REQUIREMENT
Type the records that follow again exactly as written, but drop the pictures.

(Collection entries)
____________________

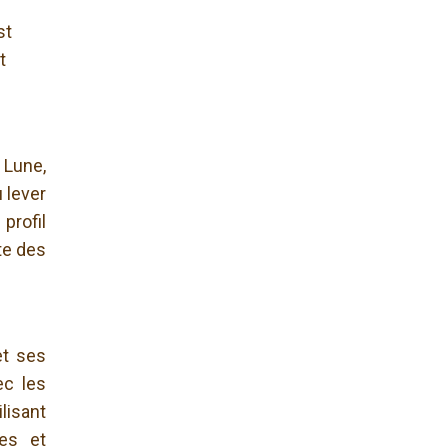
st
t
 Lune,
 lever
profil
te des
et ses
ec les
lisant
ces et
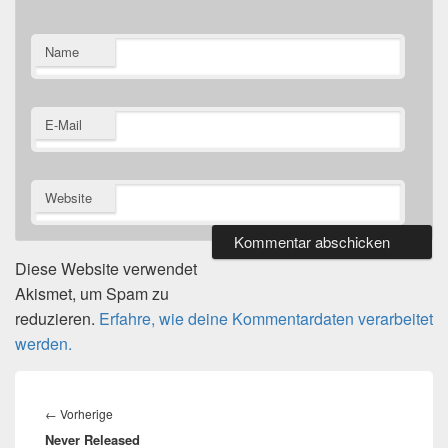
Name
E-Mail
Website
Diese Website verwendet
Akismet, um Spam zu
reduzieren.
Erfahre, wie deine Kommentardaten verarbeitet
werden.
Beitragsnavigation
Vorheriger
←
Vorherige
Never Released
Beitrag:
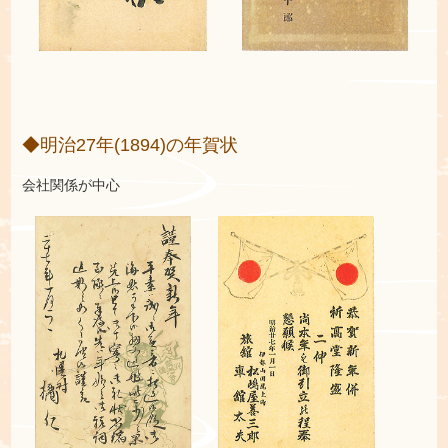
◆明治27年(1894)の年賀状
会社関係が中心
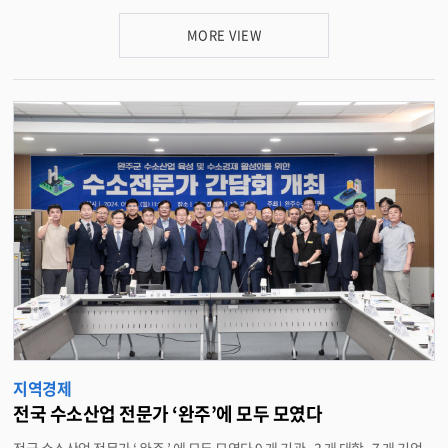
중 39 명이 합격의 영광을 안았다고 밝혔다 . 이외에도 현재 196 명이 2 차 면접
을 기다리고 있다 . 군과 완주군일자리지원센터 ( 완주로컬잡센터 , 완주여성
MORE VIEW
새로일하기센터 , 고용지원단 ) 가 추진한 완주군 일자리박람회에는 구직자 1,
500 여 명이 참여하는 등 큰 성황을 이뤘다 . 완주산업단지에 위치한 기업을
포함해 테크노밸리 제 2 산단 입주예정기업 , 공사 및 공단 등 직 · 간접적으로
100 여 개 기업이 참여했다 . 또한 완주군에 들어선 수소용품검사지원센터와
에너지저장장치 (ESS) 안전성평가센터를 각각 운영하는 한국가스안전공사와
한국전기안전공사를 비롯해 한국국토정보공사도 입사상담관을 운영해 공기
업 입사를 꿈꾸는 청년들에게 많은 정보를 제공했다 . 특히 , 완주군에 새로 둥
지를 틀 기업들도 참여해 눈길을 끌었다 . 수소 관련 기업인 덕산에테르씨티 (
주 ) 와 한국화학융합시험연구원 (KTR) 이 채용설명회를 가졌으며 , ㈜ 로젠 ,
미원스페셜티케미칼 ( 주 ), ㈜ BTE 는 입사상담관을 운영해 구직자에게 일대
일 채용정보를 제공했다 . 유희태 완주군수는 “ 다수의 기업과 관련 기관 , 단
체에서 큰 도움을 줘 일자리박람회를 성공적으로 마칠 수 있었다 ” 며 “ 앞으로
기업유치와 더불어 적극적인 협업으로 더 많은 양질의 일자리를 제공할 수 있
도록 최선을 다하겠다 ” 고 말했다 . 한편 , 완주군과 군 일자리지원센터는 이
날 취업이 확정된 합격자들의 고용유지에 노력을 기울이고 , 구직자들에게는
적극적인 취업지원 서비스를 지속적으로 제공할 계획이다 . <담당부서 경제
정책과 290-2403>
지역경제
전국 수소산업 전문가 ‘완주’에 모두 모였다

____________________

EXERCISE OUTPUT
st
t
 Lune,
 lever
profil
te des
et ses
ec les
lisant
ces et
Name
E-Mail
Website
Diese Website verwendet
Akismet, um Spam zu
reduzieren.
Erfahre, wie deine Kommentardaten verarbeitet
werden.
Beitragsnavigation
Vorheriger
←
Vorherige
Never Released
Beitrag:
◆明治27年(1894)の年賀状
会社関係が中心
중 39 명이 합격의 영광을 안았다고 밝혔다 . 이외에도 현재 196 명이 2 차 면접
을 기다리고 있다 . 군과 완주군일자리지원센터 ( 완주로컬잡센터 , 완주여성
MORE VIEW
새로일하기센터 , 고용지원단 ) 가 추진한 완주군 일자리박람회에는 구직자 1,
500 여 명이 참여하는 등 큰 성황을 이뤘다 . 완주산업단지에 위치한 기업을
포함해 테크노밸리 제 2 산단 입주예정기업 , 공사 및 공단 등 직 · 간접적으로
100 여 개 기업이 참여했다 . 또한 완주군에 들어선 수소용품검사지원센터와
에너지저장장치 (ESS) 안전성평가센터를 각각 운영하는 한국가스안전공사와
한국전기안전공사를 비롯해 한국국토정보공사도 입사상담관을 운영해 공기
업 입사를 꿈꾸는 청년들에게 많은 정보를 제공했다 . 특히 , 완주군에 새로 둥
지를 틀 기업들도 참여해 눈길을 끌었다 . 수소 관련 기업인 덕산에테르씨티 (
주 ) 와 한국화학융합시험연구원 (KTR) 이 채용설명회를 가졌으며 , ㈜ 로젠 ,
미원스페셜티케미칼 ( 주 ), ㈜ BTE 는 입사상담관을 운영해 구직자에게 일대
일 채용정보를 제공했다 . 유희태 완주군수는 “ 다수의 기업과 관련 기관 , 단
체에서 큰 도움을 줘 일자리박람회를 성공적으로 마칠 수 있었다 ” 며 “ 앞으로
기업유치와 더불어 적극적인 협업으로 더 많은 양질의 일자리를 제공할 수 있
도록 최선을 다하겠다 ” 고 말했다 . 한편 , 완주군과 군 일자리지원센터는 이
날 취업이 확정된 합격자들의 고용유지에 노력을 기울이고 , 구직자들에게는
적극적인 취업지원 서비스를 지속적으로 제공할 계획이다 . <담당부서 경제
정책과 290-2403>
지역경제
전국 수소산업 전문가 ‘완주’에 모두 모였다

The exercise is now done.